To describe a cytotoxic effect due to the treatment with the test item the ratio between polychromatic and normochromatic erytthrycytes was determined in the same sample and reported as the number of PCEs per 2000 erythrocytes.

The following dose levels of the test item were investigated:

24 h preparation interval: 500, 1000 and 2000 mg/kg bw

48 h preparation interval: 2000 mg/kg bw

As estimated by a pre-experiment 2000 mg/kg bw was suitable.

The mean number of PCE was not decreased after treatment with the test item as compared to the mean value of PCEs of the vehicle control indicatingf that the test item did not have any cytotoxic properties in the bone marrow.
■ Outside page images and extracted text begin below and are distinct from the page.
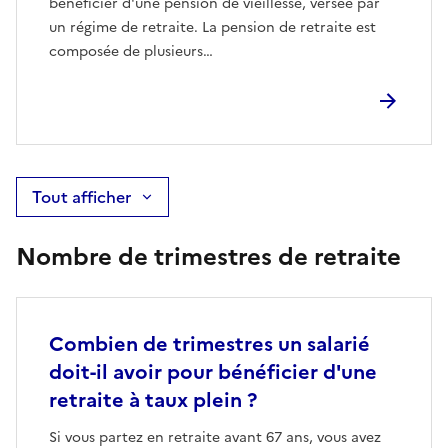
bénéficier d'une pension de vieillesse, versée par
un régime de retraite. La pension de retraite est
composée de plusieurs…
Tout afficher
Nombre de trimestres de retraite
Combien de trimestres un salarié
doit-il avoir pour bénéficier d'une
retraite à taux plein ?
Si vous partez en retraite avant 67 ans, vous avez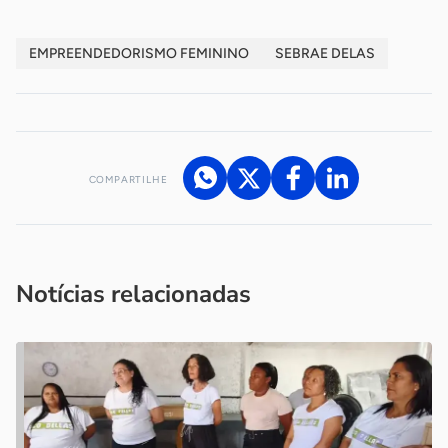
EMPREENDEDORISMO FEMININO
SEBRAE DELAS
COMPARTILHE
Acesse nossos canais de atendimento
Ficou com alguma dúvida?
.
Se
você é um profissional da imprensa, entre em contato pelo
imprensa@sebrae.com.br
fale com a ASN em cada UF
ou
Notícias relacionadas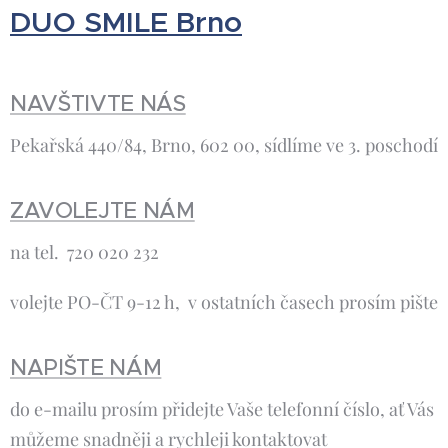
DUO SMILE Brno
NAVŠTIVTE NÁS
Pekařská 440/84, Brno, 602 00, sídlíme ve 3. poschodí
ZAVOLEJTE NÁM
na tel. 720 020 232
volejte PO-ČT 9-12 h, v ostatních časech prosím pište
NAPIŠTE NÁM
do e-mailu prosím přidejte Vaše telefonní číslo, ať Vás
můžeme snadněji a rychleji kontaktovat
In comparison to the corresponding vehicle controls there was no statistically significant or biologically relevant enhancement in the frequency of the detected micronuclei at any preparation interval and dose level after treatment with the test item. The mean values of micronuclei observed after treatment were below or near to the value of the vehicle control group.

40 mg/kg be cyclophosphmide administered orally was used as positive control which showed a statistically significant increase of induced micronucleus frequency.

In conclusion, it can be stated that during the study described and under the experimetal conditions reported, the test item did not induce micronuclei as determined by the micronucleus test in the bone marrow cells of the mouse.